I skimmed the book and found a paragraph on the children of these 'swan maiden cryptids:'


Often these children exhibit supernatural gifts, otherworldly beauty, magical allure, unconscious powers of seduction, playfulness and a gift of trickery, uncanny luck, and a tendency toward deep emotions. Their heart-rending sorrow and sunshiney delight can - in rare cases - affect the weather.


Oh.


Growing up, my Dad and brothers teased me that the weather reacted to my mood. It was like instead of me having Seasonal Affective Disorder, the weather itself had Edie Affective Disorder. When I was happy, we were guaranteed a clear, mild day, but when if broken up with my first boyfriend, it had rained for a week.


Once, in my first year of college, I struggled in a symbolic logic class held at 3 pm on Tuesdays and Thursdays. For almost a whole semester, the winds had gone crazy around that time. There has been a lot of talk about global warming.


I kept reading until I heard movement in the house, then I showered and got ready for the day myself.


The water took forever to heat up, but it was well worth the wait. I'd been too tired to shower the night before, and there was something liberating about washing away the travels. I borrowed Maria's shampoo - it smelled like eucalyptus and lavender with a highlight of mint. She had a large selection of body washes and soaps, but I just grabbed what was close. The water felt glorious on my skin. I revelled in it - letting the steam unknot all the little aches and stiff spots from the long flights.


I took my time and made use of Maria's extensive skincare collection - masks, oils, and creams. It felt incredibly luxurious after living out of a suitcase.


Wrapping a towel around my hair, I left the bathroom to make my way back to my room and get dressed.


In the hallway was a tanned man with dark hair at the very top of a rickety-looking wooden ladder.


Now, I don't know if you've ever seen a handsome man with a beard in a flannel shirt rolled up past his elbows, changing a lightbulb, but I recommend it. Even as embarrassed as I was to be caught in a towel, I stopped to appreciate his deft movements as he screwed in the bulb.


"I'm sorry - I didn't know anyone else was here." I managed to get out, one hand securing the towel wrapped around myBody.


"Well, you took long enough in the shower. I thought I'd get to doing something useful.""Great time management, then." I walked across the hall to the room I was staying in and closed the door with an efficient and satisfying click.

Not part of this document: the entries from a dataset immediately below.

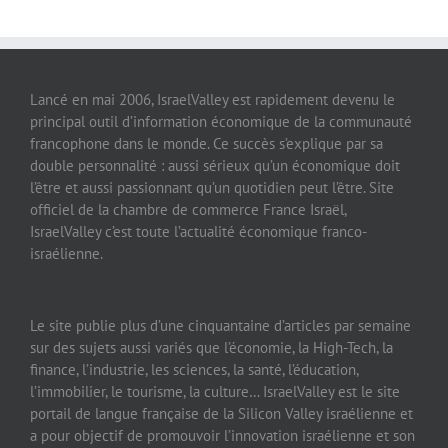
Lancé en mai 2006, IsraelValley est rapidement devenu le
principal outil d’information économique de la communauté
francophone dans le monde. Ce succès s’explique par sa
double personnalité : aussi sérieux qu’un économique doit
l’être et aussi passionnant qu’un quotidien peut l’être. Site
officiel de la chambre de commerce France Israël,
IsraelValley c’est toute l’actualité économique franco-
israélienne.
Le site publie plus d’une cinquantaine d’articles par semaine
sur des sujets aussi variés que l’économie, la High-Tech, la
finance, l’industrie, les sciences, la santé, l’éducation,
l’immobilier, le tourisme, la culture… IsraelValley est le site
portail de langue française de la Silicon Valley israélienne et
a pour objectif de promouvoir l’innovation israélienne et son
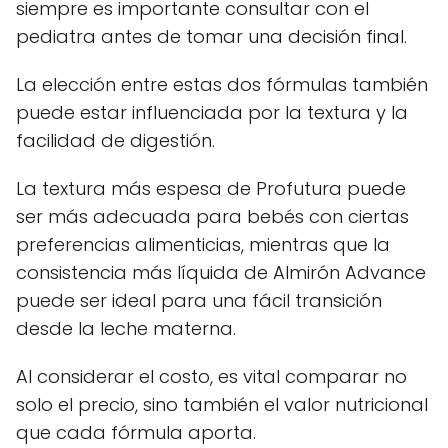
siempre es importante consultar con el
pediatra antes de tomar una decisión final.
La elección entre estas dos fórmulas también
puede estar influenciada por la textura y la
facilidad de digestión.
La textura más espesa de Profutura puede
ser más adecuada para bebés con ciertas
preferencias alimenticias, mientras que la
consistencia más líquida de Almirón Advance
puede ser ideal para una fácil transición
desde la leche materna.
Al considerar el costo, es vital comparar no
solo el precio, sino también el valor nutricional
que cada fórmula aporta.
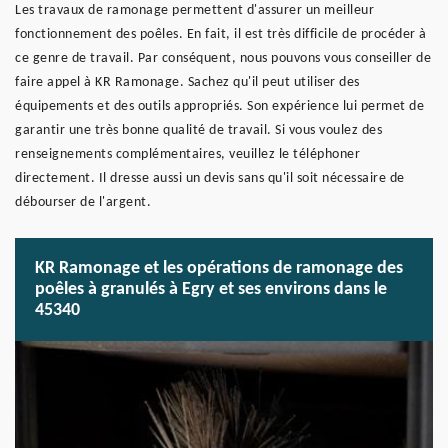
Les travaux de ramonage permettent d'assurer un meilleur
fonctionnement des poêles. En fait, il est très difficile de procéder à
ce genre de travail. Par conséquent, nous pouvons vous conseiller de
faire appel à KR Ramonage. Sachez qu'il peut utiliser des
équipements et des outils appropriés. Son expérience lui permet de
garantir une très bonne qualité de travail. Si vous voulez des
renseignements complémentaires, veuillez le téléphoner
directement. Il dresse aussi un devis sans qu'il soit nécessaire de
débourser de l'argent.
KR Ramonage et les opérations de ramonage des
poêles à granulés à Egry et ses environs dans le
45340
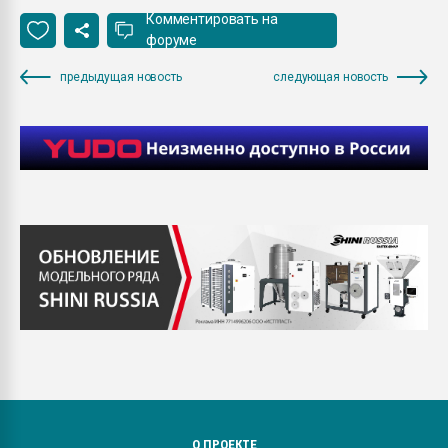
Комментировать на
форуме
предыдущая новость
следующая новость
О ПРОЕКТЕ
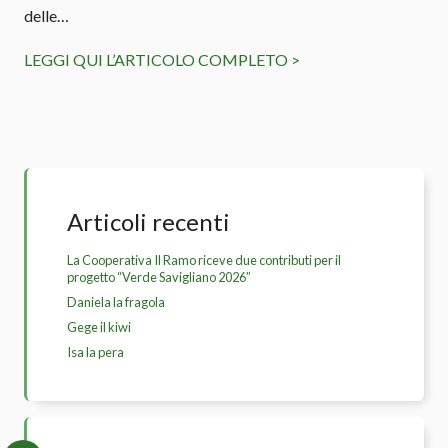
delle…
LEGGI QUI L’ARTICOLO COMPLETO >
Articoli recenti
La Cooperativa Il Ramo riceve due contributi per il
progetto “Verde Savigliano 2026”
Daniela la fragola
Gege il kiwi
Isa la pera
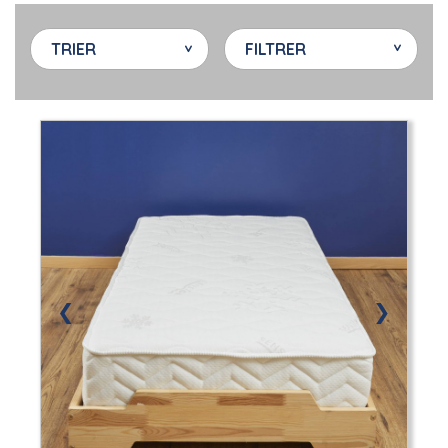
TRIER
FILTRER
❮
❯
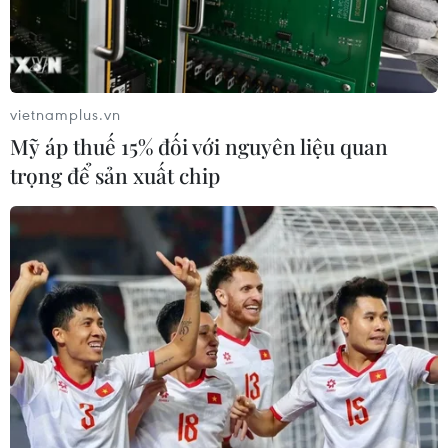
vietnamplus.vn
Mỹ áp thuế 15% đối với nguyên liệu quan
trọng để sản xuất chip
Hội nghị cấp cao châu Phi về chống khủng
bố khai mạc tại Kenya
11/07/2019 01:39
Hội nghị cấp cao khu vực châu Phi về chống chủ nghĩa
khủng bố nhằm kêu gọi nỗ lực chung ngăn chặn mối đe
dọa đối với sự phát triển, hòa bình và ổn định của châu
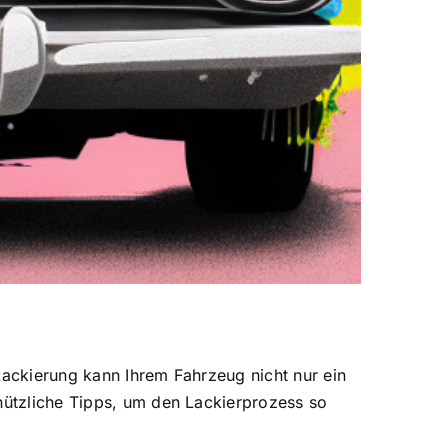
Lackierung kann Ihrem Fahrzeug nicht nur ein
 nützliche Tipps, um den Lackierprozess so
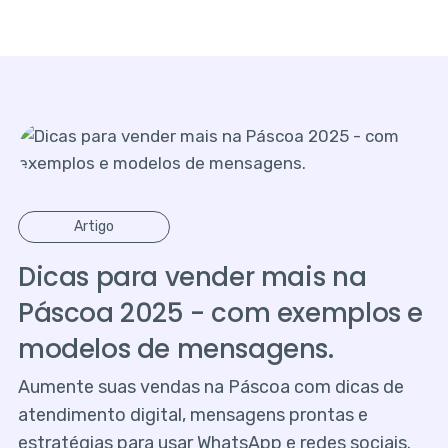
Artigo
Dicas para vender mais na
Páscoa 2025 - com exemplos e
modelos de mensagens.
Aumente suas vendas na Páscoa com dicas de
atendimento digital, mensagens prontas e
estratégias para usar WhatsApp e redes sociais.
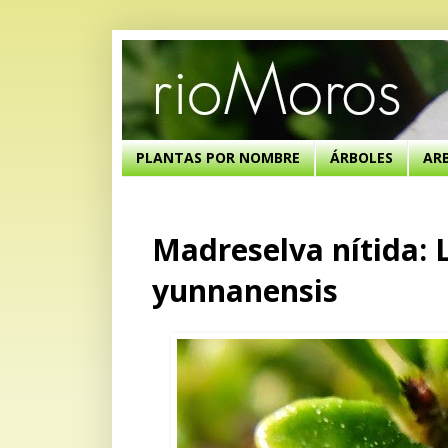
PLANTAS POR NOMBRE
ÁRBOLES
AR
Madreselva nítida: L
yunnanensis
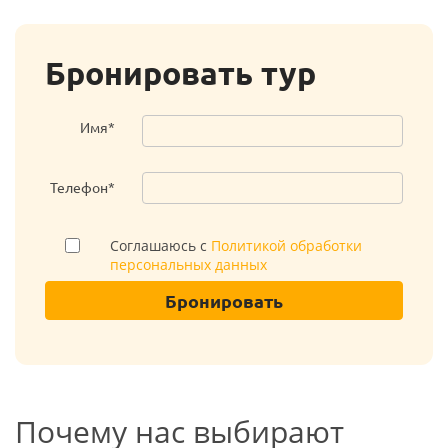
Бронировать тур
Имя*
Телефон*
Соглашаюсь с
Политикой обработки
персональных данных
Бронировать
Почему нас выбирают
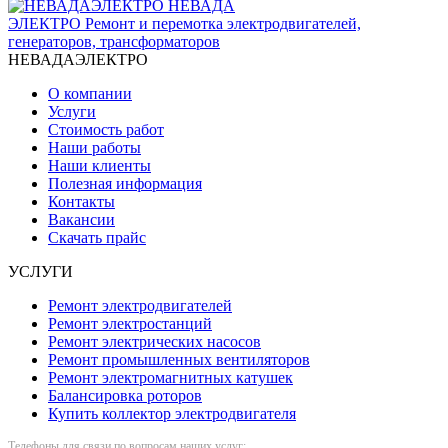
НЕВАДА
ЭЛЕКТРО
Ремонт и перемотка электродвигателей,
генераторов, трансформаторов
НЕВАДАЭЛЕКТРО
О компании
Услуги
Стоимость работ
Наши работы
Наши клиенты
Полезная информация
Контакты
Вакансии
Скачать прайс
УСЛУГИ
Ремонт электродвигателей
Ремонт электростанций
Ремонт электрических насосов
Ремонт промышленных вентиляторов
Ремонт электромагнитных катушек
Балансировка роторов
Купить коллектор электродвигателя
Телефоны для связи по вопросам наших услуг:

I like to think that he sat there perched on the top of that ladder with a bemused expression on his face. The kind of expression that says, 'What a gal.' But unfortunately, I now know Ian, so I know that what he probably did was screw in the lightbulb and go downstairs to make himself a sandwich.


Can you blame a girl, though? I was used to men taking an interest - some women too - and I'd only just learned that morning that it wasn't my unique and sparkling personality but rather my selkie blood that people found so intriguing.


I didn't know Ian was immune.


But I learned quickly enough.


After repacking my bags, I headed downstairs to the kitchen. One odd thing about Maria's house was the lack of mirrors. The bathroom was mirrorless. The bedroom was mirrorless. I hadn't seen a single mirror on the whole main floor, so I didn't know why Ian and Maria burst out laughing when I entered the kitchen.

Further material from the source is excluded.